The question around Suzuki is not if he will be an improvement -- it’s hard not to be -- but if this signals the Nationals have again given up on trying to acquire Miami catcher J.T. Realmuto. Everything indicates the Marlins’ asking price to be extremely high, think Juan Soto or Victor Robles to start, and this signing ostensibly withdraws the Nationals from the Realmuto chase.

Washington could pair Suzuki with an in-house defensive option like Spencer Kieboom. The problem with that approach is the likelihood of injury. Suzuki is a 35-year-old catcher enter his 13th season. Even if he’s not injured, he’s unlikely to play more than 90 games. If he is injured, that leaves the Nationals with the same troubling situation of last season when Kieboom and Pedro Severino were splitting time when Matt Wieters was out.

At the least, Suzuki will be an improvement. His 2.1 WAR from last season severely outpaces the -0.1 WAR compiled in 2018 by Kieboom, Wieters and Severino. Though, he is not the “front-line catcher” Rizzo said at the general manager meetings the team would pursue.

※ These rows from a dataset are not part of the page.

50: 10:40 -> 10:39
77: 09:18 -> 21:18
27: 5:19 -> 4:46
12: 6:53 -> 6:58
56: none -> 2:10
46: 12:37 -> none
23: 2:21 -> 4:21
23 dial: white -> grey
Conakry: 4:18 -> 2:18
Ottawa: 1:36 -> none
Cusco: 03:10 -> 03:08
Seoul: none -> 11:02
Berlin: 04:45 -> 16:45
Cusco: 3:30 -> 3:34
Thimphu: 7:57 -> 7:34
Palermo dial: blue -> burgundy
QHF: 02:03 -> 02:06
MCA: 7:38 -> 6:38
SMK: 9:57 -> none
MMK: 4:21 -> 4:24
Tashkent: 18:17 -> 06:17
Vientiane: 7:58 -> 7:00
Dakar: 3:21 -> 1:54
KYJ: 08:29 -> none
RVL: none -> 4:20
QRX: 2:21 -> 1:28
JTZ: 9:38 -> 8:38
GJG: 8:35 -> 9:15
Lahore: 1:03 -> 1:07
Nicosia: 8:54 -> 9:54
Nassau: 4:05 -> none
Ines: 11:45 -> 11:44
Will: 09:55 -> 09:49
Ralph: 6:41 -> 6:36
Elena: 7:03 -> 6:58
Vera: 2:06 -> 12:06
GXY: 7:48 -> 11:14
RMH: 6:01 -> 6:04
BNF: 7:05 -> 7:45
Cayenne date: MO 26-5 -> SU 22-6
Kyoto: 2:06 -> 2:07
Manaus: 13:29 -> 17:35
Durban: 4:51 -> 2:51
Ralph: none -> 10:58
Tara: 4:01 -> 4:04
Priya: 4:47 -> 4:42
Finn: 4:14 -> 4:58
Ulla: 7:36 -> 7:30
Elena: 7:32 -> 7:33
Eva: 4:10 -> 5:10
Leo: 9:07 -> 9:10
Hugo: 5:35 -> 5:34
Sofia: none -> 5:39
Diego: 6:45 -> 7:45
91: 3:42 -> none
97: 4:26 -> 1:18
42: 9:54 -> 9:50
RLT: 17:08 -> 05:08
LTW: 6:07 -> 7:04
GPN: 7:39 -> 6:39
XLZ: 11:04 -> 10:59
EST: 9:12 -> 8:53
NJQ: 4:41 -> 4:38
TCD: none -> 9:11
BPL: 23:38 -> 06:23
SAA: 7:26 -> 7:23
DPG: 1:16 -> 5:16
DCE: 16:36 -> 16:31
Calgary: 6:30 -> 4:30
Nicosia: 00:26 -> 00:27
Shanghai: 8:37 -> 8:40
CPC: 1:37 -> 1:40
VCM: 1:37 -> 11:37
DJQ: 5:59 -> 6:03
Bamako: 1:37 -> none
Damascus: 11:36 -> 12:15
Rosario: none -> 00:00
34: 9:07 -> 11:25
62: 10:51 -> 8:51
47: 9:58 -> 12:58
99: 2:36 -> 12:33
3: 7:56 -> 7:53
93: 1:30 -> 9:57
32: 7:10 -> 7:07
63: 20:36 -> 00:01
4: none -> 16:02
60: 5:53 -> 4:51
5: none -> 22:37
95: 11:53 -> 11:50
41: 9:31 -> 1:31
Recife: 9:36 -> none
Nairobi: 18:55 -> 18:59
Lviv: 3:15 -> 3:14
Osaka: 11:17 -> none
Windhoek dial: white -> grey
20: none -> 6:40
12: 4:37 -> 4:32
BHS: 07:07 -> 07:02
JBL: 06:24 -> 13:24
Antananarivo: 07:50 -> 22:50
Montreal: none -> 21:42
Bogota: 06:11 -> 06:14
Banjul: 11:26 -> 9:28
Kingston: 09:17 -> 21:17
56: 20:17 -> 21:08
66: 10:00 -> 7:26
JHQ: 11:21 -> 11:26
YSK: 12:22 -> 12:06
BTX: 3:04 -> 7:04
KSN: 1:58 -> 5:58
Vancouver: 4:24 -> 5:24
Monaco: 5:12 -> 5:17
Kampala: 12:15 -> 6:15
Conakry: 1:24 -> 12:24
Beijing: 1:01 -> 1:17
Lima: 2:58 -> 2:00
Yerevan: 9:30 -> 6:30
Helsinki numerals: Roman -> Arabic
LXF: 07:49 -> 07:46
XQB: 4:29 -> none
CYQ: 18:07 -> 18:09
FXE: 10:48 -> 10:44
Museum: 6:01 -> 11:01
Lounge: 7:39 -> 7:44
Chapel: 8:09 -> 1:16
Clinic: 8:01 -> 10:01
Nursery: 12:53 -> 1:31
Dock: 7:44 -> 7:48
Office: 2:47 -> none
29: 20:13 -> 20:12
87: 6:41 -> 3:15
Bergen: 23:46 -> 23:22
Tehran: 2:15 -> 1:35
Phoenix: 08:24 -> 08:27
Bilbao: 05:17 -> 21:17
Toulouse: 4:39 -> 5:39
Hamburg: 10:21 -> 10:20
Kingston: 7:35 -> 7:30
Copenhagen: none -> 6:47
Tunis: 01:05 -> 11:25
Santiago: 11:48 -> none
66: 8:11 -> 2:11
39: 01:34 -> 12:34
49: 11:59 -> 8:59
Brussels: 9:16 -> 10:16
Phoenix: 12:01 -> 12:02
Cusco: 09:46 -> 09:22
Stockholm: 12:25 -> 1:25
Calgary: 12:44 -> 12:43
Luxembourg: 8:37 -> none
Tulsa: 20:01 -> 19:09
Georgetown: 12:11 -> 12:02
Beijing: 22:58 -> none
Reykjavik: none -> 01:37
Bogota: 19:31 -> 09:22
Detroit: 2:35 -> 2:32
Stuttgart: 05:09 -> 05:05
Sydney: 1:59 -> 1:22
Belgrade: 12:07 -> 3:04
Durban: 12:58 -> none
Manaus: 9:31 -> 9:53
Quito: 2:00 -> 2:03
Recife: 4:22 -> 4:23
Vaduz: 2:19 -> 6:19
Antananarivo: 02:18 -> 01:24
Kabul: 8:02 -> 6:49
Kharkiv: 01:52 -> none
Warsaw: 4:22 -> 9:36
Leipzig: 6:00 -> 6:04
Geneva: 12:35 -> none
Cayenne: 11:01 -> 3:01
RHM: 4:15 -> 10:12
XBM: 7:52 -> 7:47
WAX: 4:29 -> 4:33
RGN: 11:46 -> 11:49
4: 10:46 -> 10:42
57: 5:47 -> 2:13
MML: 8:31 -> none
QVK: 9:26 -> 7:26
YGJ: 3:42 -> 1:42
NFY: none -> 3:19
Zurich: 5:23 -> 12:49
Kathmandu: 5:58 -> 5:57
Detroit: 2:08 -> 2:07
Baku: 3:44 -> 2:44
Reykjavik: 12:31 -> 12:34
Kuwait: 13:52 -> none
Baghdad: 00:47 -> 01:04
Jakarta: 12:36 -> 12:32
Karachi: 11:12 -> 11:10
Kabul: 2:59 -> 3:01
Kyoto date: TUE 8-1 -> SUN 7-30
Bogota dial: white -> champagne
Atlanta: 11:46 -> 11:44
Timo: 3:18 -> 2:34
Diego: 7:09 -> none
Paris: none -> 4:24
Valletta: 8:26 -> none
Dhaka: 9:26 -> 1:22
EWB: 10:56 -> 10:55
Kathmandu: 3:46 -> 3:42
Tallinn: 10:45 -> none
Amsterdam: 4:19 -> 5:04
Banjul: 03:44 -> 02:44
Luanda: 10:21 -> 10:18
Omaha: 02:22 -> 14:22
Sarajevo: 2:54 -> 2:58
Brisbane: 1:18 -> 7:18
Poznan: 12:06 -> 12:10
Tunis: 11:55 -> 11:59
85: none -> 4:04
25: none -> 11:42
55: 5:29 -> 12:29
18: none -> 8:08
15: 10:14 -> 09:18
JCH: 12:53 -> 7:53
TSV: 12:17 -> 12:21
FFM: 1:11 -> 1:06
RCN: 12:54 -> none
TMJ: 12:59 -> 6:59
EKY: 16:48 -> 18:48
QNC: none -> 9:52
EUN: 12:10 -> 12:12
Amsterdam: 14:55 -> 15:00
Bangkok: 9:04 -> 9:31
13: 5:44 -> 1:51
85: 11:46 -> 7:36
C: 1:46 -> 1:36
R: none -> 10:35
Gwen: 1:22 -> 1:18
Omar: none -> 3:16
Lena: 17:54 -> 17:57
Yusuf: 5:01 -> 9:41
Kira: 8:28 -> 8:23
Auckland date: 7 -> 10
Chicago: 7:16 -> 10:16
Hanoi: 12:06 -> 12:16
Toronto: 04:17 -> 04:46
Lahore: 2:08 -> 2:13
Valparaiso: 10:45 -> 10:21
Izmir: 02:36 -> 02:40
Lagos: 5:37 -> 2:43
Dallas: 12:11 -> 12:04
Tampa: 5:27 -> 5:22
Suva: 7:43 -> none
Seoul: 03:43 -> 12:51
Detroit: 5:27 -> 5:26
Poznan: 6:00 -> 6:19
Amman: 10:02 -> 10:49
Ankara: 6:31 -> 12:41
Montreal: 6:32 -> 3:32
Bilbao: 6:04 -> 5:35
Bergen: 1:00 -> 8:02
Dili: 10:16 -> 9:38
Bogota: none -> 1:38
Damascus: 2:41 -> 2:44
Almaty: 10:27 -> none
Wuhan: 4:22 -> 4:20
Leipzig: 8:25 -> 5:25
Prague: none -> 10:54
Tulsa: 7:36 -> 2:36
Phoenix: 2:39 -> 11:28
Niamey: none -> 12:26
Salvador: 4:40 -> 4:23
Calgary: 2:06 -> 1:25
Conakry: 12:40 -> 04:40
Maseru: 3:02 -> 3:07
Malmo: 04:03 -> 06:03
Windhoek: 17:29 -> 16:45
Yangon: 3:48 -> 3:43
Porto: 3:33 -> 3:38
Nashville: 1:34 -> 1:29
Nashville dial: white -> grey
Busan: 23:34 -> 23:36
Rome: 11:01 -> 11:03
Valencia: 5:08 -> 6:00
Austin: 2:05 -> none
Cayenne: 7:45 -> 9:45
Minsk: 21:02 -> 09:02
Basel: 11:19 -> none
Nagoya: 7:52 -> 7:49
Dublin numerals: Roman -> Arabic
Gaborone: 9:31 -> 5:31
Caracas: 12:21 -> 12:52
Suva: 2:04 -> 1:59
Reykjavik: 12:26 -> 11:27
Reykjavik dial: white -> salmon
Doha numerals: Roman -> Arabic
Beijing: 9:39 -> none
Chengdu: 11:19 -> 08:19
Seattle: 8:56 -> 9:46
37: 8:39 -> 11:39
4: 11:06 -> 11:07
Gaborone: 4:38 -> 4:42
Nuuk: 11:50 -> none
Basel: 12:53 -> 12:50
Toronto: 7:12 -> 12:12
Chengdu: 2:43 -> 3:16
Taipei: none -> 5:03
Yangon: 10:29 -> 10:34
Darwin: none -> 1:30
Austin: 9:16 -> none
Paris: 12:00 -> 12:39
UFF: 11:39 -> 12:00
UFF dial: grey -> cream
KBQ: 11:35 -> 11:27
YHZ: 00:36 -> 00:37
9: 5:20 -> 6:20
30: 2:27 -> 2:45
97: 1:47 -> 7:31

Another thing to note here: It’s just Nov. 19 and Rizzo has done a lot of chipping away at the Nationals’ problems without spending big money. Reliever Kyle Barraclough was acquired for international slot money the team was unlikely to use anyway. Reliever Trevor Rosenthal is on an incentive-laden deal to likely be the setup man with a baseline price lower than that of Ryan Madson last season. And Suzuki’s last deal was for one year and $3.5 million. Expect this deal to be in that neighborhood. That’s significant filler early and at a low cost.